The Implicit Function as Squashing Time Model: A Novel Parallel Nonlinear EEG Analysis Technique Distinguishing Mild Cognitive Impairment and Alzheimer's Disease Subjects with High Degree of Accuracy

1Semeion Research Centre of Sciences of Communication, Via Sersale, 117, Rome 00128, Italy
2Department of Human Physiology and Pharmacology, University of Rome La Sapienza, Rome 00185, Italy
3Ospedale San Giovanni Calibita “Fatebenefratelli”, Isola Tiberina, Rome 00153, Italy
4Casa di cura San Raffaele Cassino (Frosinone), San Raffaele Pisana, Rome, Italy
5IRCCS Centro San Giovanni di Dio Fatebenefratelli, Brescia 25100, Italy
6Department of Clinical Neurosciences, University of Rome Campus Biomedico, Rome 00155 , Italy
7Bracco SpA Medical Department, Via E. Folli, 50, Milan 20134, Italy

Received 19 December 2006; Revised 7 June 2007; Accepted 1 August 2007

Academic Editor: Saied Sanei

Copyright © 2007 Massimo Buscema et al. This is an open access article distributed under the Creative Commons Attribution License, which permits unrestricted use, distribution, and reproduction in any medium, provided the original work is properly cited.
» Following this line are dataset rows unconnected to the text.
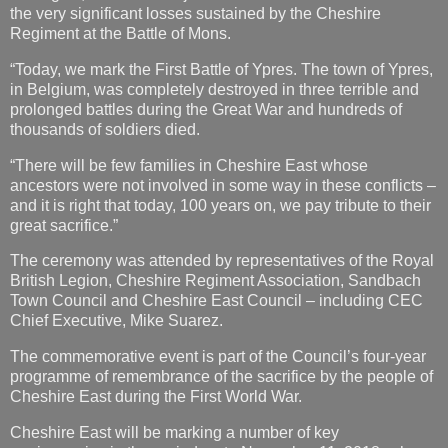
the very significant losses sustained by the Cheshire
Regiment at the Battle of Mons.
“Today, we mark the First Battle of Ypres. The town of Ypres,
in Belgium, was completely destroyed in three terrible and
prolonged battles during the Great War and hundreds of
thousands of soldiers died.
“There will be few families in Cheshire East whose
ancestors were not involved in some way in these conflicts –
and it is right that today, 100 years on, we pay tribute to their
great sacrifice.”
The ceremony was attended by representatives of the Royal
British Legion, Cheshire Regiment Association, Sandbach
Town Council and Cheshire East Council – including CEC
Chief Executive, Mike Suarez.
The commemorative event is part of the Council’s four-year
programme of remembrance of the sacrifice by the people of
Cheshire East during the First World War.
Cheshire East will be marking a number of key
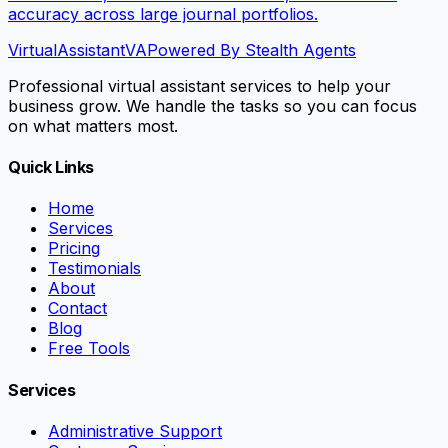
accuracy across large journal portfolios.
VirtualAssistant
VA
Powered By Stealth Agents
Professional virtual assistant services to help your
business grow. We handle the tasks so you can focus
on what matters most.
Quick Links
Home
Services
Pricing
Testimonials
About
Contact
Blog
Free Tools
Services
Administrative Support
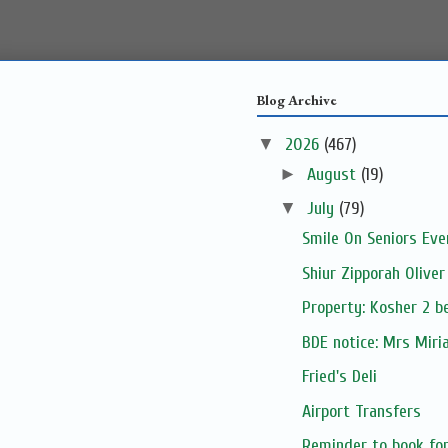
Blog Archive
▼
2026
(467)
►
August
(19)
▼
July
(79)
Smile On Seniors Eve
Shiur Zipporah Oliver
Property: Kosher 2 be
BDE notice: Mrs Mir
Fried's Deli
Airport Transfers
Reminder to book for 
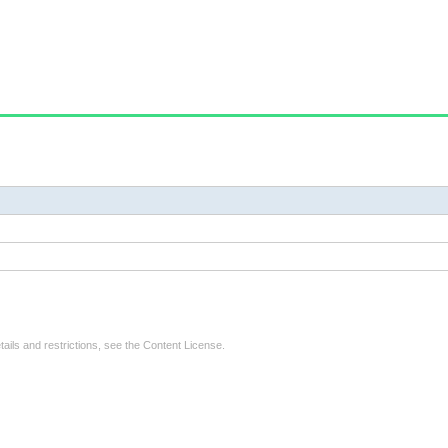
tails and restrictions, see the
Content License
.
Objective. This paper presents the results obtained using a protocol based on special types of artificial neural networks (ANNs) assembled in a novel methodology able to compress the temporal sequence of electroencephalographic (EEG) data into spatial invariants for the automatic classification of mild cognitive impairment (MCI) and Alzheimer's disease (AD) subjects. With reference to the procedure reported in our previous study (2007), this protocol includes a new type of artificial organism, named TWIST. The working hypothesis was that compared to the results presented by the workgroup (2007); the new artificial organism TWIST could produce a better classification between AD and MCI. Material and methods. Resting eyes-closed EEG data were recorded in 180 AD patients and in 115 MCI subjects. The data inputs for the classification, instead of being the EEG data, were the weights of the connections within a nonlinear autoassociative ANN trained to generate the recorded data. The most relevant features were selected and coincidently the datasets were split in the two halves for the final binary classification (training and testing) performed by a supervised ANN. Results. The best results distinguishing between AD and MCI were equal to 94.10% and they are considerable better than the ones reported in our previous study (92%) (2007). Conclusion. The results confirm the working hypothesis that a correct automatic classification of MCI and AD subjects can be obtained by extracting spatial information content of the resting EEG voltage by ANNs and represent the basis for research aimed at integrating spatial and temporal information content of the EEG.